BAME communities better at reducing neighbourhood communication during lockdown

New research from the University of Essex and the London School of Economics has looked in detail at neighbourhood communication during the coronavirus lockdown and found that ethnic minority communities reported less neighbourhood interaction than majority White British communities.

The findings come from the main Understanding Society survey and the Understanding Society COVID-19 survey, which asks participants specifically about their experiences during the coronavirus outbreak. Over 9,500 individuals were included in the analysis. Dr Alita Nandi (University of Essex) and Professor Lucinda Platt (LSE) compared the perceived levels of social interaction in neighbourhoods pre-pandemic with interaction levels reported during the pandemic in the Understanding Society COVID-19 survey.

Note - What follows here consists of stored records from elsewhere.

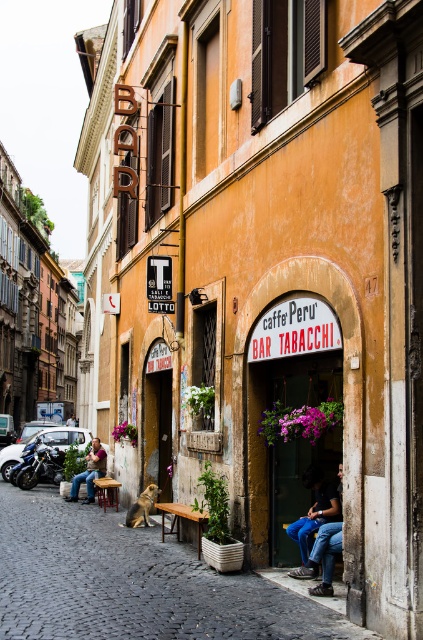 Question: Which point appears farthest from the camera in this image?

Choices:
 (A) (324, 500)
 (B) (180, 504)

Answer: (B)

Question: Is denim jeans at lower center smaller than brown wooden bench at lower center?

Choices:
 (A) no
 (B) yes

Answer: (A)

Question: Which object appears farthest from the camera in this image?

Choices:
 (A) brown wooden bench at lower center
 (B) brown wooden park bench at center
 (C) leather jacket at lower left

Answer: (C)

Question: Which point is closer to the camera taking this photo?

Choices:
 (A) (331, 499)
 (B) (167, 504)

Answer: (A)

Question: Does blue fabric bag at lower right appear over brown wooden park bench at center?

Choices:
 (A) yes
 (B) no

Answer: (A)

Question: Considering the relative positions of blue fabric bag at lower right and leather jacket at lower left in the image provided, where is blue fabric bag at lower right located with respect to leather jacket at lower left?

Choices:
 (A) below
 (B) above

Answer: (B) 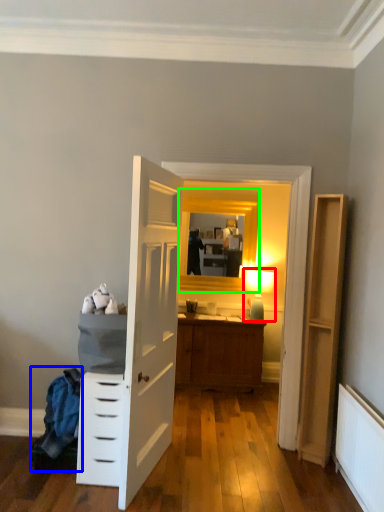 Question: Considering the real-world distances, which object is closest to light fixture (highlighted by a red box)? laundry (highlighted by a blue box) or window (highlighted by a green box).

Choices:
 (A) laundry
 (B) window

Answer: (B) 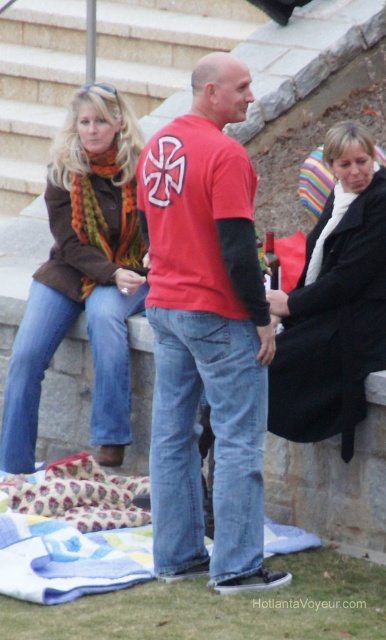 Does matte red t-shirt at center have a lesser width compared to multicolored scarf at upper left?

Indeed, matte red t-shirt at center has a lesser width compared to multicolored scarf at upper left.

Which is behind, point (250, 81) or point (69, 184)?

Positioned behind is point (69, 184).

I want to click on matte red t-shirt at center, so click(x=206, y=333).

The image size is (386, 640). I want to click on matte red t-shirt at center, so click(x=206, y=333).

Who is positioned more to the left, matte red t-shirt at center or patterned fabric blanket at lower center?

Positioned to the left is patterned fabric blanket at lower center.

Which of these two, matte red t-shirt at center or patterned fabric blanket at lower center, stands shorter?

patterned fabric blanket at lower center

The image size is (386, 640). Find the location of `matte red t-shirt at center`. matte red t-shirt at center is located at coordinates (206, 333).

Does matte red t-shirt at center appear on the right side of multicolored knitted scarf at left?

Indeed, matte red t-shirt at center is positioned on the right side of multicolored knitted scarf at left.

Between matte red t-shirt at center and multicolored knitted scarf at left, which one appears on the left side from the viewer's perspective?

multicolored knitted scarf at left is more to the left.

Measure the distance between point [181,208] and camera.

22.11 feet

The image size is (386, 640). I want to click on matte red t-shirt at center, so click(206, 333). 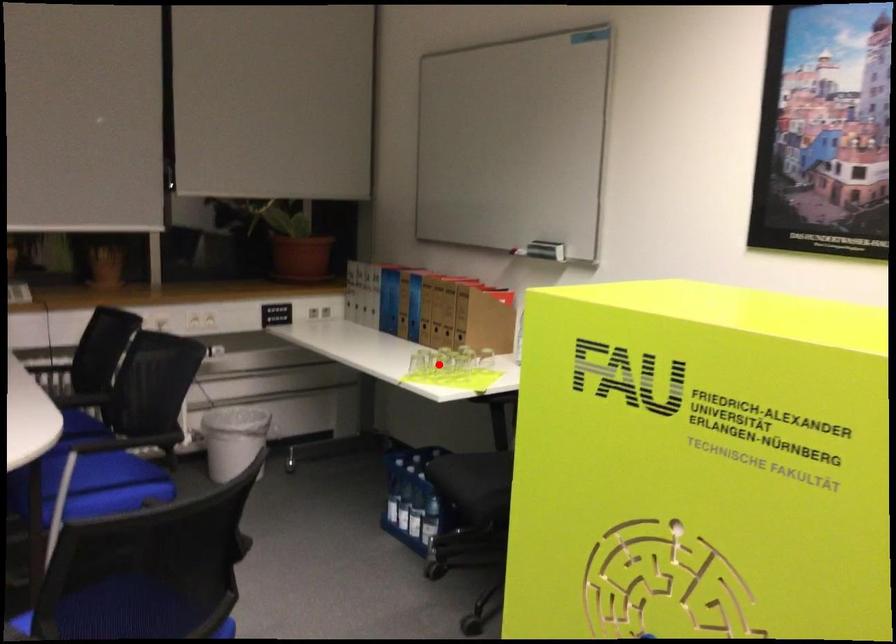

Before the coronavirus outbreak levels of social interaction were broadly the same across all ethnic groups in the UK. In June 2020, the findings show that there was a decline in perceived neighbourhood communication consistent with the requirements of the lockdown and social distancing. This decline was apparent in all communities, but was particularly noticeable in Pakistani, Bangladeshi and Black Caribbean communities. In Bangladeshi and Pakistani communities, women in particular perceived lower levels of neighbourhood communication. These findings suggest that social distancing was practiced by all ethnic groups, and particularly by those in the Pakistani and Bangladeshi communities.

Change in responses to question on neighbourhood communication between Wave 9 (2017/18) and COVID-19 Wave 3 (June 2020).


Whether people lived in a community with a high number of other people from the same ethnic group did not affect adhering to social distancing - the researchers found no evidence for variation in declines in social interaction across groups according to the ethnic density of the area. The suggestion that some BAME groups have ignored social distancing is not supported by this evidence. In contrast, ethnic minority communities appear to have been better at reducing community interaction than White British groups.

Dr Alita Nandi said, “There are currently many claims about what is driving differences in Covid-19 risks across ethnic groups. It is important to see if the data support these arguments. For instance, we find no supporting evidence that ethnic minorities are less likely to observe social distancing.”

Professor Lucinda Platt said, “These findings show how the pandemic is having different social impacts across groups. What is striking is that this is the case even when accounting for individual characteristics such as age, family circumstances and employment status.”